*Task statement:* Filter the records, keeping every line that has the string "more".

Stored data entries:
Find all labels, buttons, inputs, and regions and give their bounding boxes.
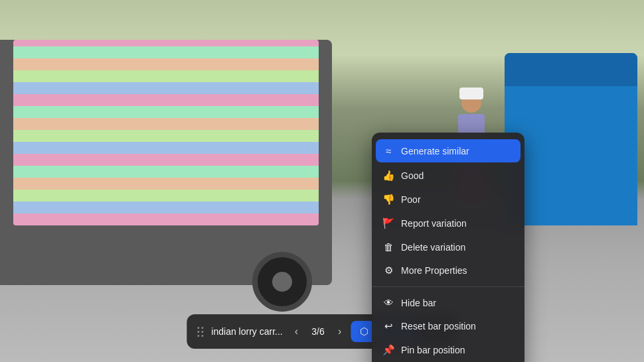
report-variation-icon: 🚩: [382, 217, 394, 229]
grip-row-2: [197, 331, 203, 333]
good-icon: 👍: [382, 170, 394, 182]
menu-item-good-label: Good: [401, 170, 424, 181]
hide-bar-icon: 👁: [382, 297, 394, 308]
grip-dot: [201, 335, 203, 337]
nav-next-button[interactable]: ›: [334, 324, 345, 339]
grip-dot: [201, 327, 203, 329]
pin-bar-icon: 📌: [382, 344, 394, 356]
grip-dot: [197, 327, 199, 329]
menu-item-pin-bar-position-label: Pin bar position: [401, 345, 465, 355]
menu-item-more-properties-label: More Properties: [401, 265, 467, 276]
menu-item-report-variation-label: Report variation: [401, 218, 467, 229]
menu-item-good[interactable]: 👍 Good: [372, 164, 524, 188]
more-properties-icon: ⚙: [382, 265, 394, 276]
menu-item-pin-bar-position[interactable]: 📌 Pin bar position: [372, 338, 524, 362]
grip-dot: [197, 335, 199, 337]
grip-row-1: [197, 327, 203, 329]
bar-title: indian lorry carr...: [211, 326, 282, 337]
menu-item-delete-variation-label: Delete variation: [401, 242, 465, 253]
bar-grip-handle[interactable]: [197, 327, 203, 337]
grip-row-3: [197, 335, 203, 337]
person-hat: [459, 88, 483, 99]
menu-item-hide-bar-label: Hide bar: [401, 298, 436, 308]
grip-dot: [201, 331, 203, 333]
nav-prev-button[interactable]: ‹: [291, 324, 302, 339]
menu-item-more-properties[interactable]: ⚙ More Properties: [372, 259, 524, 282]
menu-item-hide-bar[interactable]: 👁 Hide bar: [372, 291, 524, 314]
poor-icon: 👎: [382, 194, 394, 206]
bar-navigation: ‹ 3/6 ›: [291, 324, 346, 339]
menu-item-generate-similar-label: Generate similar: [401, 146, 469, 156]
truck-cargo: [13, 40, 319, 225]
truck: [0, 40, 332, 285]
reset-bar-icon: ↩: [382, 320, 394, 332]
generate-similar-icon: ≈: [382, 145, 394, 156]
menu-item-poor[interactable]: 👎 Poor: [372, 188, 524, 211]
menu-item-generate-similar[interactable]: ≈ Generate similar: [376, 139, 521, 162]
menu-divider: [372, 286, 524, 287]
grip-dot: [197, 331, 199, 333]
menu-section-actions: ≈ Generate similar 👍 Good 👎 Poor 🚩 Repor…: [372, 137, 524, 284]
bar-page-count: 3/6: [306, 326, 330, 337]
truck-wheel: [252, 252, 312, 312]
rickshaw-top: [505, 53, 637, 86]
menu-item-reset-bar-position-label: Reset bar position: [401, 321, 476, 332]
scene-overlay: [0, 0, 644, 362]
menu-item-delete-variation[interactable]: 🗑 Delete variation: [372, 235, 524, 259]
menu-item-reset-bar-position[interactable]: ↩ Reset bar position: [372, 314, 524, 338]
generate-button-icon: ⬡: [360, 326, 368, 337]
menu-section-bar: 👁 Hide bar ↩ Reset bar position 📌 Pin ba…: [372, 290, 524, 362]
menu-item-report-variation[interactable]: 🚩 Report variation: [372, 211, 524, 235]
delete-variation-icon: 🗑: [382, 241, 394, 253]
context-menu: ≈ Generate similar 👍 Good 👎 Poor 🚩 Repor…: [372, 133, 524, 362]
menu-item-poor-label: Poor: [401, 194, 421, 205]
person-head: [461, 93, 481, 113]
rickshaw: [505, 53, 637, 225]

---

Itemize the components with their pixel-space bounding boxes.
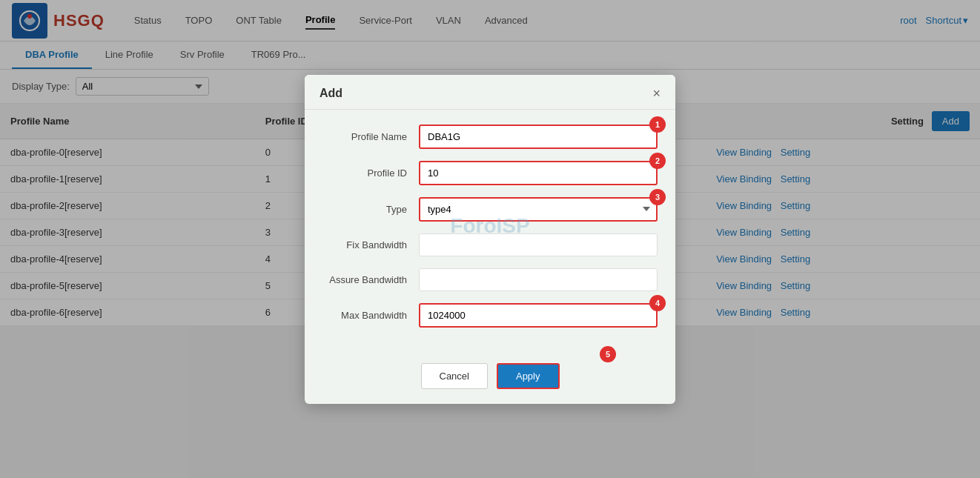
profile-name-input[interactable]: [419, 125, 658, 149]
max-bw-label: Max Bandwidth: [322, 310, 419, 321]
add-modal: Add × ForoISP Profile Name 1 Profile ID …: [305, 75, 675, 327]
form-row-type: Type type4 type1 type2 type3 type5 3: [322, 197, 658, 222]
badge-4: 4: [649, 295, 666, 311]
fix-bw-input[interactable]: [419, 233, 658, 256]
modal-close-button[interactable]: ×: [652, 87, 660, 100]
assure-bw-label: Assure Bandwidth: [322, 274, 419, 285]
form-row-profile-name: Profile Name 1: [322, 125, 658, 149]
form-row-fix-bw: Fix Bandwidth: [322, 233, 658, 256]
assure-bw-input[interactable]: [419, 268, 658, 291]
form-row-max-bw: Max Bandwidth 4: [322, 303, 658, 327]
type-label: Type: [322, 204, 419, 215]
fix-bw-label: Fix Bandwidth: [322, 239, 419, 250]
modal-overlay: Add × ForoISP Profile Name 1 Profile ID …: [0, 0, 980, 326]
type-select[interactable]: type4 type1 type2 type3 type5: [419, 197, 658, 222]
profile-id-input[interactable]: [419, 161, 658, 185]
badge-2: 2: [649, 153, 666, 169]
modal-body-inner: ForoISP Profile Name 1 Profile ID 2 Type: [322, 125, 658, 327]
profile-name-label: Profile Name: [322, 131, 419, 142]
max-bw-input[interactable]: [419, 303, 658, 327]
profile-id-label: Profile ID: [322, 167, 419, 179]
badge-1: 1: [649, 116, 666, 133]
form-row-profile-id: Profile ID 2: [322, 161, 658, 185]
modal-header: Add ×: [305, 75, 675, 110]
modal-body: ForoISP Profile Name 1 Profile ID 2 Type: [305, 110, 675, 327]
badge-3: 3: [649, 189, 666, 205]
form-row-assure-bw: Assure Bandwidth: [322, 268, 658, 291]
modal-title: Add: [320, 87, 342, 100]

*Output:*
menu-item-more-properties-label: More Properties: [401, 265, 467, 276]
more-properties-icon: ⚙: [382, 265, 394, 276]
menu-item-more-properties[interactable]: ⚙ More Properties: [372, 259, 524, 282]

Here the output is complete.